| Activity |
All of the lines below need to be copied exactly, apart from the pictures.

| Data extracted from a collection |
───

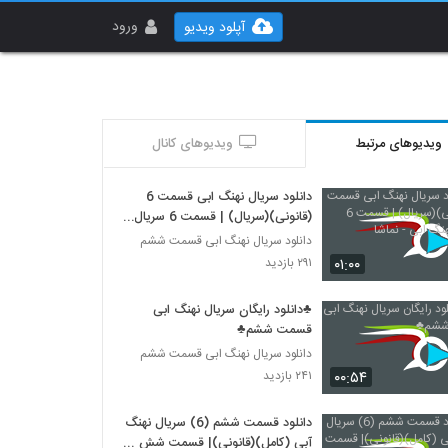
ورود
آپلود ویدیو
ویدیوهای مرتبط
ویدیوهای کانال
دانلود سریال نهنگ ابی قسمت 6
(قانونی)(سریال) | قسمت 6 سریال
نهنگ ابی - نماشا
دانلود سریال نهنگ ابی قسمت ششم
۰۱:۰۰
۲۹۱ بازدید
♣دانلود رایگان سریال نهنگ ابی
قسمت ششم♣
دانلود سریال نهنگ ابی قسمت ششم
۰۰:۵۴
۲۴۱ بازدید
دانلود قسمت ششم (6) سریال نهنگ
آبی (کامل)(قانونی)| قسمت شش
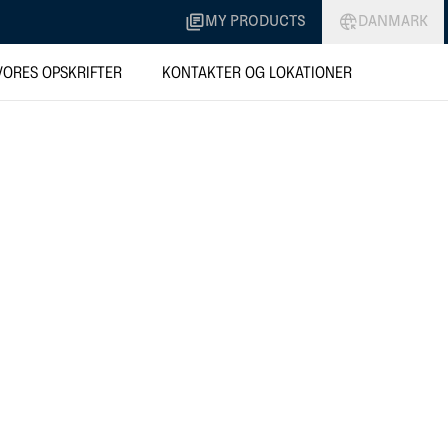
MY PRODUCTS
DANMARK
VORES OPSKRIFTER
KONTAKTER OG LOKATIONER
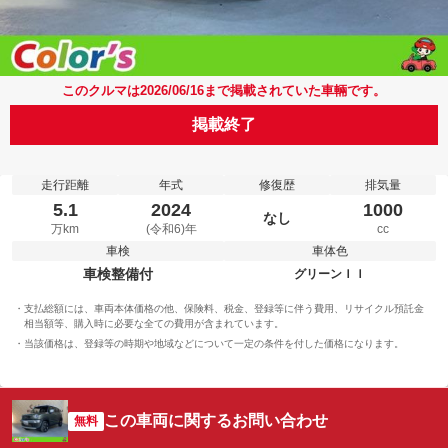
このクルマは2026/06/16まで掲載されていた車輛です。
掲載終了
走行距離
年式
修復歴
排気量
5.1
2024
1000
なし
万km
(令和6)年
cc
車検
車体色
車検整備付
グリーンＩＩ
支払総額には、車両本体価格の他、保険料、税金、登録等に伴う費用、リサイクル預託金
相当額等、購入時に必要な全ての費用が含まれています。
当該価格は、登録等の時期や地域などについて一定の条件を付した価格になります。
この車両に関するお問い合わせ
無料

───

| Your solution |
ورود
آپلود ویدیو
ویدیوهای مرتبط
ویدیوهای کانال
دانلود سریال نهنگ ابی قسمت 6
(قانونی)(سریال) | قسمت 6 سریال
نهنگ ابی - نماشا
دانلود سریال نهنگ ابی قسمت ششم
۰۱:۰۰
۲۹۱ بازدید
♣دانلود رایگان سریال نهنگ ابی
قسمت ششم♣
دانلود سریال نهنگ ابی قسمت ششم
۰۰:۵۴
۲۴۱ بازدید
دانلود قسمت ششم (6) سریال نهنگ
آبی (کامل)(قانونی)| قسمت شش
MY PRODUCTS
DANMARK
VORES OPSKRIFTER
KONTAKTER OG LOKATIONER
このクルマは2026/06/16まで掲載されていた車輛です。
掲載終了
走行距離
年式
修復歴
排気量
5.1
2024
1000
なし
万km
(令和6)年
cc
車検
車体色
車検整備付
グリーンＩＩ
支払総額には、車両本体価格の他、保険料、税金、登録等に伴う費用、リサイクル預託金
相当額等、購入時に必要な全ての費用が含まれています。
当該価格は、登録等の時期や地域などについて一定の条件を付した価格になります。
この車両に関するお問い合わせ
無料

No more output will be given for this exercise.